Coupe-like crossovers, carbon-bodied sportscars, urban-mode city hatchbacks--BMW can build them all, but when it gets placed in the balances and judged by its hardcore enthusiast audience, the only BMW that matters is the M3.
It's the critical nuclear core of the brand and a bellwether for Bimmerphiles and the wider auto realm alike. If a car is lithe and taut, it will inevitably be compared to the M3.
The M--and now the M4 alongside it--has to be right. The 3-Series may be BMW's sales heart, but the M cars is its soul.
Both are new for 2015, and both have some history to overcome. The last M3's been widely regarded as a hefty high-speed specialist that veered a little too far away from BMW's lightweight, nimble roots. The M4? It's an unknown.
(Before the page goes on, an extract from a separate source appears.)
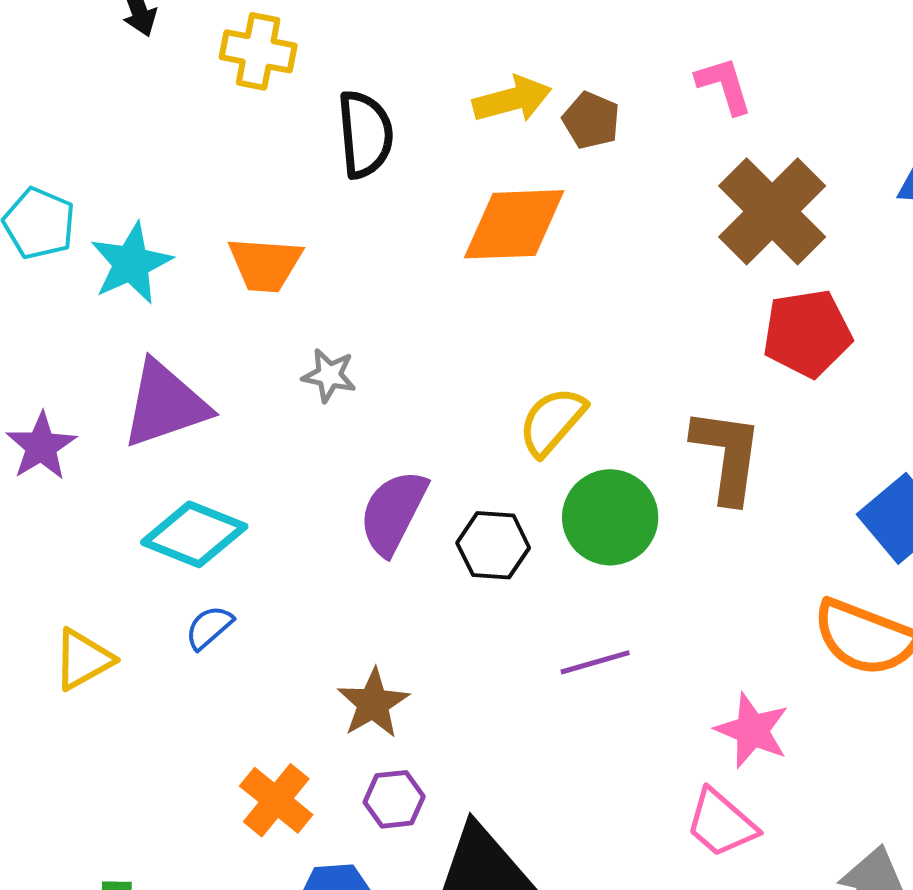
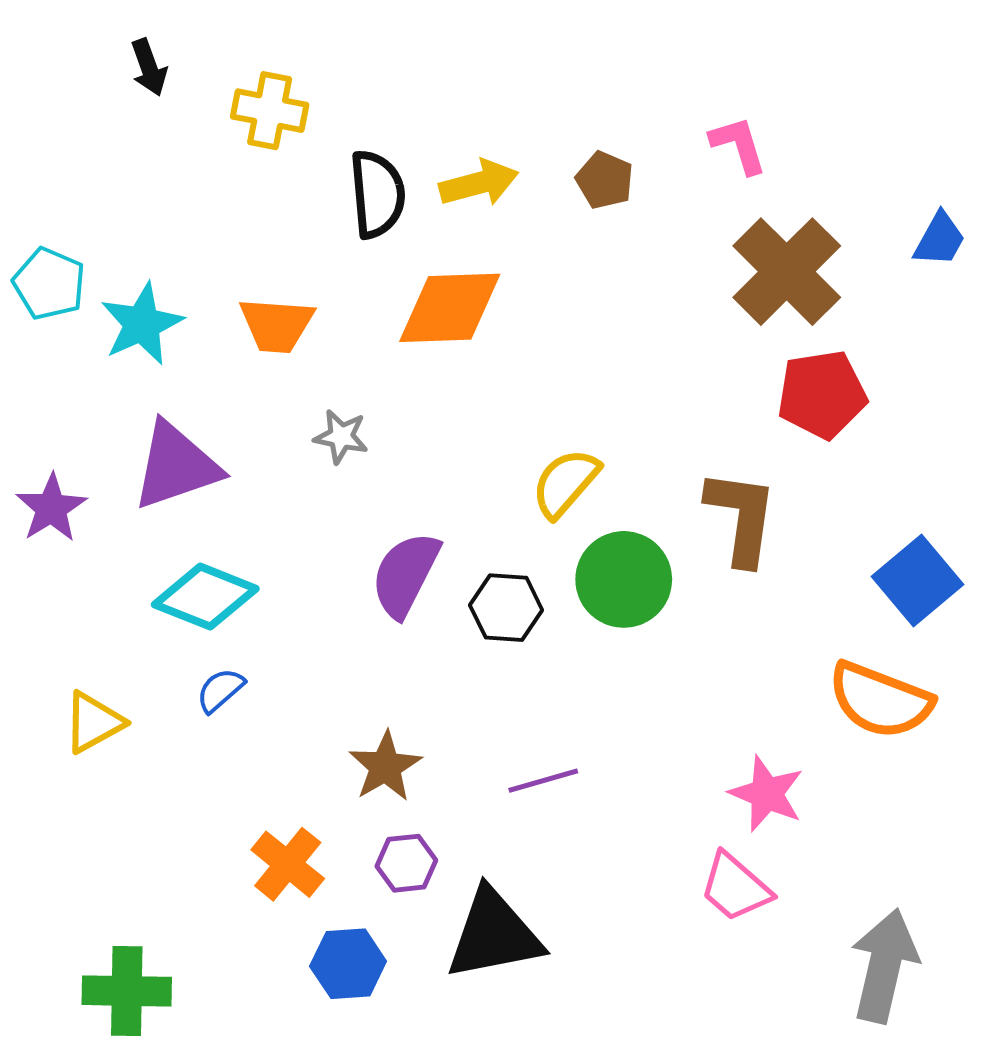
yellow arrow: (512, 99) -> (479, 183), moved
orange diamond: (514, 224) -> (450, 308), moved
purple line: (595, 662) -> (543, 781), moved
We've now had time to drive the M4 and M3 on the track--Wisconsin's Road America, the Gigantor of woodsy thrill rides--and the M4 extensively as a part of our Best Car To Buy driving on Malibu's more challenging canyon roads. (Yes, we're now long after the first drives actually happened, but sometimes life happens.)
What did we find? A car that's astonishingly fluid transitioning between wide sweepers, one that's fearsomely fast, but something of a ditherer when the roads get really tight.
The running gear underpinning the M3 and M4 occupies the adults-only corner of BMW's hardware store. The centerpiece is a 3.0-liter twin-turbo in-line six rated at 425 horsepower and 406 pound-feet of torque. Up 2 percent in power and 38 percent in torque, the S55 engine's peak torque arrives at a low 1800 rpm and sticks around through 5500 rpm--where peak power arrives and lingers through a soaring 7300 rpm.
The rev limiter body-checks throttle input at 7600 rpm--but you'll shy away from it before then. This engine just doesn't sound fluid or muscular in the way old BMW in-line sixes did, or the current crop of competitive V-8s do (RC F, Mustang GT), even with piped-in engine noises filtered and amplified for your enjoyment. The classic BMW ripple has turned into a wall of white noise.
Making up in crazy speed what it lacks in charisma, the M3 and M4's six pounds out 3.9-second 0-60 mph acceleration times like it's dealing poker. That's when paired with the M-DCT dual-clutch transmission. If you opt for the six-speed manual, that figure rises to 4.1 seconds--it's the price you pay for rowing your own gears, though you won't have to worry about rev-matching even if you pick the three-pedal 'box, as BMW has included automatic throttle-blipping that's shut off when the M's put in Sport+ mode. In either body style, top speed is capped at 155 mph, a number Road America brings within tantalizing reach.